I'm currently doing causal mediation with the CMAverse R package. The 'cmest' function has the ability to impute missing data and the option of specifying additional arguments via an "args_mice" argument. I want to include additional arguments including a predictor matrix which will allow missing values for the variables in the model to be imputed using information from other variables in the study but are not included within the mediation model.
Here is example code which show the additional arguments wanting to be passed through the "args_mice" argument.
Note:
X=binary
Y=continuous
M1, M2, M3 = continuous
C1, C2 =continuous
Model <- cmest(data = data, model = "rb", outcome = "Y",
exposure = "X", mediator = c("M1", "M2", "M3"),
basec = c("C1", "C2"),EMint = TRUE,
mreg = list("linear", "linear", "linear"), yreg = "linear", astar = 0, a = 1, mval = list(12, 13, 14),
estimation = "imputation", inference = "bootstrap", nboot = 500, boot.ci.type = "bca",
multimp = TRUE, args_mice = list (m=5, predictorMatrix = PredMatrix_alldata, maxit=10))
When running the model the following error is shown:
Error in `[.data.frame`(data, , yvar) : undefined columns selected
The model runs as expected when the predictorMatrix= PredMatrix_alldata argument is not included in the list.

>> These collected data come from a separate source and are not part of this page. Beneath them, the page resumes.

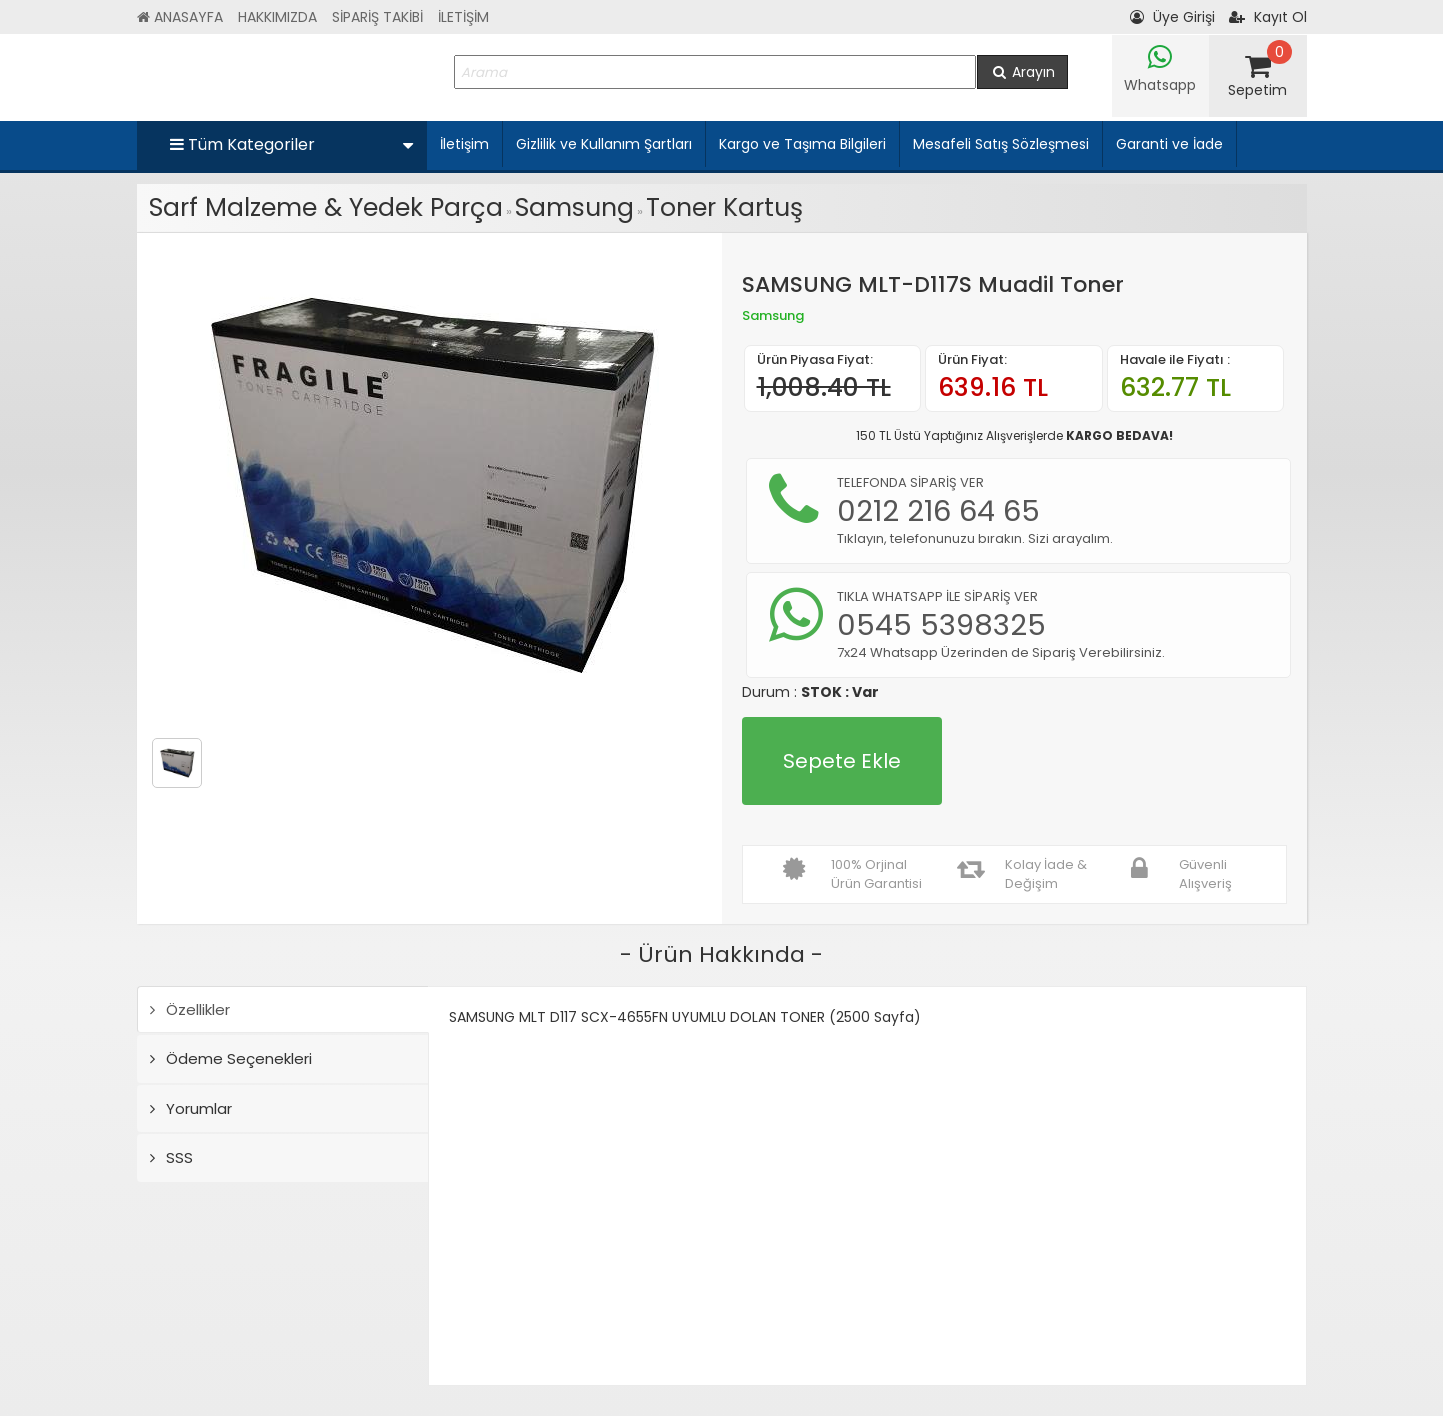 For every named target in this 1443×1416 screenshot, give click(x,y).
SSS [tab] (171, 1157)
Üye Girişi (1172, 17)
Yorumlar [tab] (191, 1108)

Therefore I know the issues is related to the predictor matrix.
PredMatrix_alldata is correctly formatted with "0"s and "1" and is a matrix of 46 variables which I want to use for the imputation for the specified model
I'm unsure if the error is due to the predictor matrix having more variables than are in the model, however, that is what I want to do for the imputation. Use variables outside those in the model to impute missing data for variables within the model.
Any help better understanding the error or how to include the predictor matrix is appreciated.